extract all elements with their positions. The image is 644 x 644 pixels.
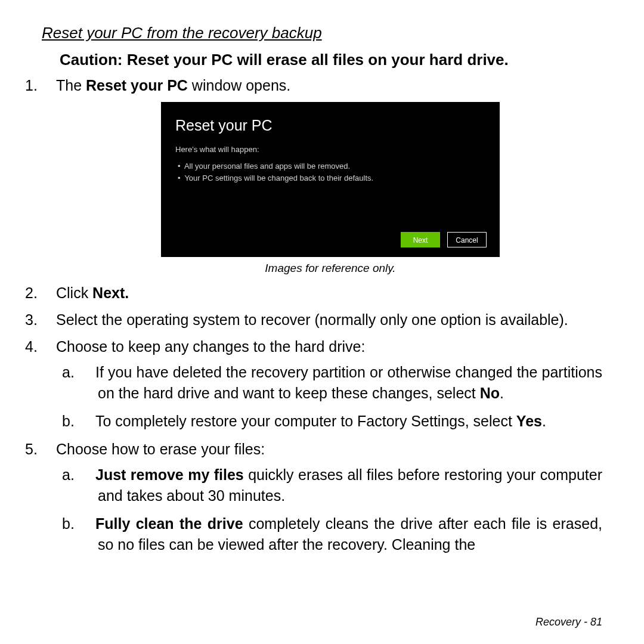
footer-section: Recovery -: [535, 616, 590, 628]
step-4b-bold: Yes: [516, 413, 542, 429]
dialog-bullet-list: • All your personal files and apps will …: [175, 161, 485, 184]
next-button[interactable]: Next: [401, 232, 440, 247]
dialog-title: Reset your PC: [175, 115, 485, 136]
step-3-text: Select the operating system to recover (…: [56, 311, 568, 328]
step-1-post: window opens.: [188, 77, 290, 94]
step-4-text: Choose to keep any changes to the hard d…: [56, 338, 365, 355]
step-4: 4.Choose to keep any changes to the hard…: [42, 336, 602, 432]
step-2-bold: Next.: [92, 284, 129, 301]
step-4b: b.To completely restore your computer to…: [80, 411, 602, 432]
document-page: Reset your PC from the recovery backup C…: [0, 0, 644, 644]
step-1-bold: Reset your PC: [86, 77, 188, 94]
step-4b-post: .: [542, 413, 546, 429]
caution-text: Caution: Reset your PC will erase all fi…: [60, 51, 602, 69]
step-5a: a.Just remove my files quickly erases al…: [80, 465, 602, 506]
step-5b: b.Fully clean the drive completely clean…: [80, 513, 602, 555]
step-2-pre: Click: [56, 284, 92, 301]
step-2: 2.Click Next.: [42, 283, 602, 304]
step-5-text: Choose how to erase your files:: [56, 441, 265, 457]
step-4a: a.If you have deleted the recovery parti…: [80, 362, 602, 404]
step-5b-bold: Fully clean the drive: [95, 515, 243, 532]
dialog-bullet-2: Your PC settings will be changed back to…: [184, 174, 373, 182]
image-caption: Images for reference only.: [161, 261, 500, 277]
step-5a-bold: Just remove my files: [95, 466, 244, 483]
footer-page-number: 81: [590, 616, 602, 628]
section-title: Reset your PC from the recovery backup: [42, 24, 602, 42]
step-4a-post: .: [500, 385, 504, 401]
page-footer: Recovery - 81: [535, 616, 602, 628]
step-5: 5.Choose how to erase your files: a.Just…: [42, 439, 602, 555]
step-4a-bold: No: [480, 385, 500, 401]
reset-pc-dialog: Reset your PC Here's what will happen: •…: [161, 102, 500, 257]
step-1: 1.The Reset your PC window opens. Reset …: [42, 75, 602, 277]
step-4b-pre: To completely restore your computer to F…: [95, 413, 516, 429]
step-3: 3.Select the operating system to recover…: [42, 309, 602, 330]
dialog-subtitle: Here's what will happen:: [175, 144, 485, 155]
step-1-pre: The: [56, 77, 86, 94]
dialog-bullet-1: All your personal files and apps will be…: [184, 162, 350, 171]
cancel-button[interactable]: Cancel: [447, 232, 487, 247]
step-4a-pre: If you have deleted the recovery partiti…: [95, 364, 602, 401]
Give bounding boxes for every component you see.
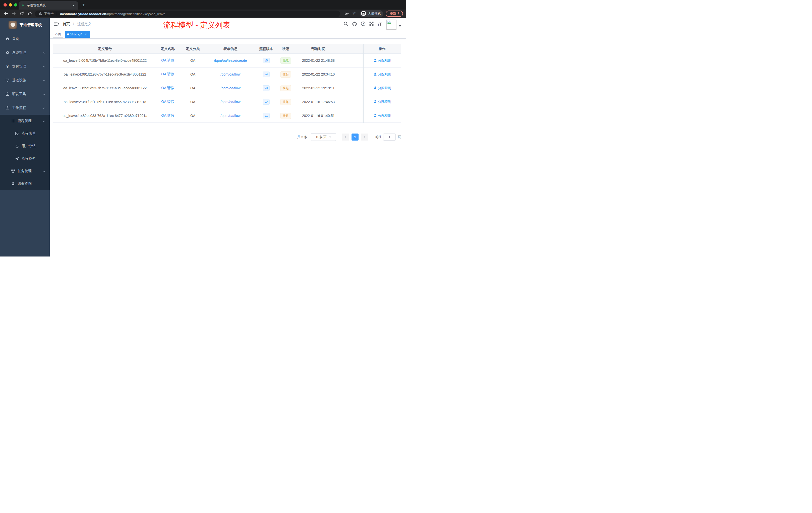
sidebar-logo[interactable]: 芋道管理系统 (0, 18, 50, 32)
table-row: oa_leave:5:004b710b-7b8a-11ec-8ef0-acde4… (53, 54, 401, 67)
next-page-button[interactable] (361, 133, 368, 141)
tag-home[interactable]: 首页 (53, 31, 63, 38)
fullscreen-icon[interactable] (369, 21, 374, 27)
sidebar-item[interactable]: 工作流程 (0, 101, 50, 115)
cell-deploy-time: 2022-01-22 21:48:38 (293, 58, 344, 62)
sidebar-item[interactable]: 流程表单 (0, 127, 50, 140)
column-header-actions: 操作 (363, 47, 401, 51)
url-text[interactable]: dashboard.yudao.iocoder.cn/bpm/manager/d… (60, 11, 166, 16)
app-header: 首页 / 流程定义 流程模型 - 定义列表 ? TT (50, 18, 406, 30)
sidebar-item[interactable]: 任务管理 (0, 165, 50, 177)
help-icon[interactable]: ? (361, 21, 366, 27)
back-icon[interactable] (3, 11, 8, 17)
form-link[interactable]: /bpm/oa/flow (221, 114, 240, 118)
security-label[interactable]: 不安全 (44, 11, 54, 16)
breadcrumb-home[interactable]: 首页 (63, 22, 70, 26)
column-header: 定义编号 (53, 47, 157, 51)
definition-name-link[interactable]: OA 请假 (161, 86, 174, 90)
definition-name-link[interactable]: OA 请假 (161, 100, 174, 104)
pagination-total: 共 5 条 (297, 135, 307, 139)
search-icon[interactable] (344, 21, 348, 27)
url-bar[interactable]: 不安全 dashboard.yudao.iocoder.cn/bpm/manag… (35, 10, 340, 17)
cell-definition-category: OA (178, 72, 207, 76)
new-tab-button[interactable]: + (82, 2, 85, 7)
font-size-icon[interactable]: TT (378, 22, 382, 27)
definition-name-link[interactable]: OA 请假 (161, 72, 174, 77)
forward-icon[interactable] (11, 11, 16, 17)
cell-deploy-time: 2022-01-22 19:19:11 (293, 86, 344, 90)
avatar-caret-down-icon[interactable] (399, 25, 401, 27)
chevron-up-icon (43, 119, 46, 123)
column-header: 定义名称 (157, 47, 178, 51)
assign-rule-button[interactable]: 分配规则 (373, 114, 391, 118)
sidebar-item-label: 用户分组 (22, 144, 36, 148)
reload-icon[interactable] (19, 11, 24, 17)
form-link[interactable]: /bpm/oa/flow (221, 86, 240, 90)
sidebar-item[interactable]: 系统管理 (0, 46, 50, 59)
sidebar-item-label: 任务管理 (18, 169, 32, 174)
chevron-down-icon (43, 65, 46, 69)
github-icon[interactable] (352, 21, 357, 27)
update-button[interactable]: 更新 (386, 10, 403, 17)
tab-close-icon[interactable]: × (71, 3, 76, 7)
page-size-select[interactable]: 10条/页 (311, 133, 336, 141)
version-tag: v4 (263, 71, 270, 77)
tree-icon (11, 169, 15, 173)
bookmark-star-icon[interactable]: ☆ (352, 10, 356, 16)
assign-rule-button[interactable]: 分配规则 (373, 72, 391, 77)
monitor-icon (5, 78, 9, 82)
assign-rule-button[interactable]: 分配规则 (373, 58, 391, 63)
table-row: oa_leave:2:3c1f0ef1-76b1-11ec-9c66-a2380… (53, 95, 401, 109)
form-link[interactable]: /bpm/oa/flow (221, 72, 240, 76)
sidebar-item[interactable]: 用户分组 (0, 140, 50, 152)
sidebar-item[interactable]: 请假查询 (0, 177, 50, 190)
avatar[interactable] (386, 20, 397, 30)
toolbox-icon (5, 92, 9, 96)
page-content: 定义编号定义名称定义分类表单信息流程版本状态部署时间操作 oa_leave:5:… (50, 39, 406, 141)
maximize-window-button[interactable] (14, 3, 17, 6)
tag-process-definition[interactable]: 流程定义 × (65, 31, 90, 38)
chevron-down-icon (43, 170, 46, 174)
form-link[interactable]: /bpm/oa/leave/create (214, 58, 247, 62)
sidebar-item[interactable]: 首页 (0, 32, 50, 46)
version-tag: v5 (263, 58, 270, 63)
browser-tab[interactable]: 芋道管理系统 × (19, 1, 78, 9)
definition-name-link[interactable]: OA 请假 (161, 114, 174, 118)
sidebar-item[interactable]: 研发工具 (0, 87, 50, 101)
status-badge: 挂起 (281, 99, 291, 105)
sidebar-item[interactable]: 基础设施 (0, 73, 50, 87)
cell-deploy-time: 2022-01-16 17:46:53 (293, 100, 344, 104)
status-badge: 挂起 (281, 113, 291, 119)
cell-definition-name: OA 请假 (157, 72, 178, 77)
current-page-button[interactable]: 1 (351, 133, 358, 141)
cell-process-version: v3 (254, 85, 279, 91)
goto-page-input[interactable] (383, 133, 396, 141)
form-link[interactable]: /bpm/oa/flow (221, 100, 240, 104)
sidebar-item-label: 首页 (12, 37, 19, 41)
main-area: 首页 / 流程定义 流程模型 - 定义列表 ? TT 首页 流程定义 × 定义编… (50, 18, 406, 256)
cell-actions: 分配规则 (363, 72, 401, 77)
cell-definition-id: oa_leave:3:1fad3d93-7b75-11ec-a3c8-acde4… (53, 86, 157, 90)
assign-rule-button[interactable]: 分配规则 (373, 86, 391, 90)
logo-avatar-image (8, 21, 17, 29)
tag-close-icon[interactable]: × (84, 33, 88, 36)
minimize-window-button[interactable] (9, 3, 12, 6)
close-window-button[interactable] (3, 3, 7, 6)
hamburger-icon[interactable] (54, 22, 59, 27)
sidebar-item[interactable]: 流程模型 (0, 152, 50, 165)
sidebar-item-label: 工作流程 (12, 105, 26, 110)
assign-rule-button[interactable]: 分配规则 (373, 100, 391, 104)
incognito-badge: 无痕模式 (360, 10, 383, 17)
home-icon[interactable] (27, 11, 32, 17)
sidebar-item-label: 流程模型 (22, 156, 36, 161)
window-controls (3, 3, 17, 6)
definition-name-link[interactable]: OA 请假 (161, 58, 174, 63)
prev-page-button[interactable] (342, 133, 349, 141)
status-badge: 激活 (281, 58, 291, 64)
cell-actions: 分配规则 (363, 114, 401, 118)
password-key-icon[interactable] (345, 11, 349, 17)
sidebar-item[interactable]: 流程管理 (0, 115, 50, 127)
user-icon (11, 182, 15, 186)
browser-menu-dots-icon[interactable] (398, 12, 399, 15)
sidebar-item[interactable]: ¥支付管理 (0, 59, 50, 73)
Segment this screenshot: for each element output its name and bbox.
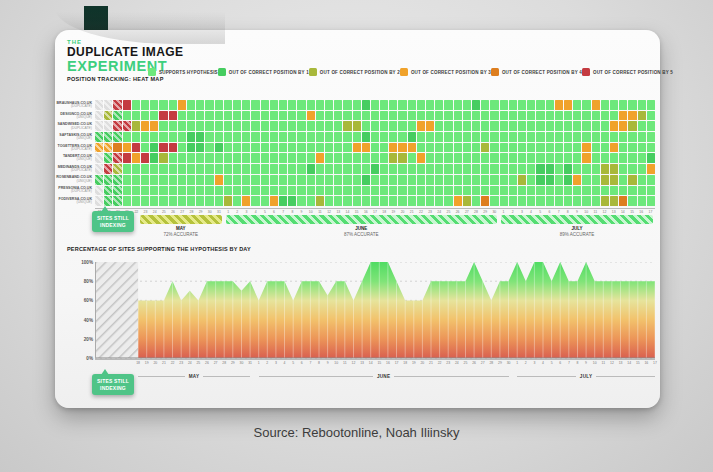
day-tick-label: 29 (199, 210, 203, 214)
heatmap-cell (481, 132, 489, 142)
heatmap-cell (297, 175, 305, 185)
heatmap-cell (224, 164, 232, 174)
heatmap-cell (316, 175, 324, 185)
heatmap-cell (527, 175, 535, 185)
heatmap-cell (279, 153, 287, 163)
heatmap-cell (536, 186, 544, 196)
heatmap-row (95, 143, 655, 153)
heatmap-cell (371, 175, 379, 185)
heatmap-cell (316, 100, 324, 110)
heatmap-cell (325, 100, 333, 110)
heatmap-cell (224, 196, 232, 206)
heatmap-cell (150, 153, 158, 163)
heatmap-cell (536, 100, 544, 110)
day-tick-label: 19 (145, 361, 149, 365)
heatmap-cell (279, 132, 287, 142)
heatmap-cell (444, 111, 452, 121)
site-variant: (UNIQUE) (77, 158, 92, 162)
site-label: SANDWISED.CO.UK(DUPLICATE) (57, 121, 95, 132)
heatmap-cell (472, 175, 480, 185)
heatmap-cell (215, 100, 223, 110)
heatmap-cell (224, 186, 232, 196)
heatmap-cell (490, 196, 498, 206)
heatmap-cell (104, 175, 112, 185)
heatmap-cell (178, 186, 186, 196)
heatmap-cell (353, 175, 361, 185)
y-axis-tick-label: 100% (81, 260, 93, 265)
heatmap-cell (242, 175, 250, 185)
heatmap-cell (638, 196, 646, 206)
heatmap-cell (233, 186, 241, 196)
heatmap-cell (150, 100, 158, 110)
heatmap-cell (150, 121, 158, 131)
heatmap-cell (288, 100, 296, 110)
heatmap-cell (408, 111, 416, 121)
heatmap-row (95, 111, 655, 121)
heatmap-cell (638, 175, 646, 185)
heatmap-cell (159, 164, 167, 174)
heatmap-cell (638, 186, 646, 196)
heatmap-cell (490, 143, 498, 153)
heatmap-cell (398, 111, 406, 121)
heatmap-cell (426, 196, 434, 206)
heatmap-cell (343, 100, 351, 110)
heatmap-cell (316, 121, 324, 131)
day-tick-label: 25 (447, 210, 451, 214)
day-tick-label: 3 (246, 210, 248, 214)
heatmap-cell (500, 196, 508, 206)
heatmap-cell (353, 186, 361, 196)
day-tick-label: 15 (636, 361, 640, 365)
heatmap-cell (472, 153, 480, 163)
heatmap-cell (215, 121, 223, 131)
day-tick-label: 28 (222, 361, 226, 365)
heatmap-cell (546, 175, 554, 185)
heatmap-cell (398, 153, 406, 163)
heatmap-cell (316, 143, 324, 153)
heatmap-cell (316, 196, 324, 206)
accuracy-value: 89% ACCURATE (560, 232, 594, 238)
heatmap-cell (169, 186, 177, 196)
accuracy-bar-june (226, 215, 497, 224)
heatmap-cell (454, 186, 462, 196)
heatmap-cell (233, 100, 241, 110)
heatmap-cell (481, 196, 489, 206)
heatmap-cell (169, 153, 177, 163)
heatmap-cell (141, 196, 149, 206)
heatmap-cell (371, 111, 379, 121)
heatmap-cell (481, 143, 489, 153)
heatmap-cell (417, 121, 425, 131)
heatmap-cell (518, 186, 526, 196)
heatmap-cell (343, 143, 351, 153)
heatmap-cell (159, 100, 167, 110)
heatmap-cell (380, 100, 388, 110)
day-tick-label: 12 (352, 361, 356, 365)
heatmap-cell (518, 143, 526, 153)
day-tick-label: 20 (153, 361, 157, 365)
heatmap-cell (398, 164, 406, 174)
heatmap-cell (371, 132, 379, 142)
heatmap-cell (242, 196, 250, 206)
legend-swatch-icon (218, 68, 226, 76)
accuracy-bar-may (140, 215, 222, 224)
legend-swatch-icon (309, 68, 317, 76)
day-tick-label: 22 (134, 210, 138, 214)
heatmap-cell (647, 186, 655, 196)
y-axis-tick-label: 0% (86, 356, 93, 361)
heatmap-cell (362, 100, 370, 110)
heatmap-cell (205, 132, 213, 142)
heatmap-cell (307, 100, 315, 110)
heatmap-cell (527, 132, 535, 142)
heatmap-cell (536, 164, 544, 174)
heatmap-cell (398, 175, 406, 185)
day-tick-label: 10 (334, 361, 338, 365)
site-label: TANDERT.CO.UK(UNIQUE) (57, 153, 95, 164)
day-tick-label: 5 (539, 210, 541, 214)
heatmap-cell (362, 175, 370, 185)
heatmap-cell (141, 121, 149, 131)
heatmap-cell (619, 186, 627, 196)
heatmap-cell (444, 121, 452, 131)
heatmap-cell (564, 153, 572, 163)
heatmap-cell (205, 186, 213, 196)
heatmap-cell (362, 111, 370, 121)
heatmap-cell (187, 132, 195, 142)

------------------------------------------------------------------------

EXERCISE AIM:
Determine the number of lines above holding the string "will". Reply with it and nothing more.

SOLUTION TO THIS TASK:
6